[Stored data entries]
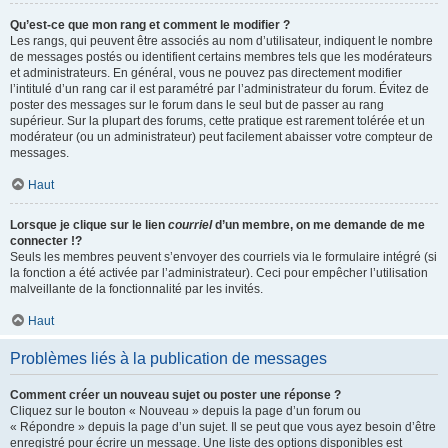
Qu’est-ce que mon rang et comment le modifier ?
Les rangs, qui peuvent être associés au nom d’utilisateur, indiquent le nombre
de messages postés ou identifient certains membres tels que les modérateurs
et administrateurs. En général, vous ne pouvez pas directement modifier
l’intitulé d’un rang car il est paramétré par l’administrateur du forum. Évitez de
poster des messages sur le forum dans le seul but de passer au rang
supérieur. Sur la plupart des forums, cette pratique est rarement tolérée et un
modérateur (ou un administrateur) peut facilement abaisser votre compteur de
messages.
Haut
Lorsque je clique sur le lien
courriel
d’un membre, on me demande de me
connecter !?
Seuls les membres peuvent s’envoyer des courriels via le formulaire intégré (si
la fonction a été activée par l’administrateur). Ceci pour empêcher l’utilisation
malveillante de la fonctionnalité par les invités.
Haut
Problèmes liés à la publication de messages
Comment créer un nouveau sujet ou poster une réponse ?
Cliquez sur le bouton « Nouveau » depuis la page d’un forum ou
« Répondre » depuis la page d’un sujet. Il se peut que vous ayez besoin d’être
enregistré pour écrire un message. Une liste des options disponibles est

Exercise brief: Your reply should hold every line above exactly as written and none of the pictures.

Response:
Qu’est-ce que mon rang et comment le modifier ?
Les rangs, qui peuvent être associés au nom d’utilisateur, indiquent le nombre
de messages postés ou identifient certains membres tels que les modérateurs
et administrateurs. En général, vous ne pouvez pas directement modifier
l’intitulé d’un rang car il est paramétré par l’administrateur du forum. Évitez de
poster des messages sur le forum dans le seul but de passer au rang
supérieur. Sur la plupart des forums, cette pratique est rarement tolérée et un
modérateur (ou un administrateur) peut facilement abaisser votre compteur de
messages.
Haut
Lorsque je clique sur le lien
courriel
d’un membre, on me demande de me
connecter !?
Seuls les membres peuvent s’envoyer des courriels via le formulaire intégré (si
la fonction a été activée par l’administrateur). Ceci pour empêcher l’utilisation
malveillante de la fonctionnalité par les invités.
Haut
Problèmes liés à la publication de messages
Comment créer un nouveau sujet ou poster une réponse ?
Cliquez sur le bouton « Nouveau » depuis la page d’un forum ou
« Répondre » depuis la page d’un sujet. Il se peut que vous ayez besoin d’être
enregistré pour écrire un message. Une liste des options disponibles est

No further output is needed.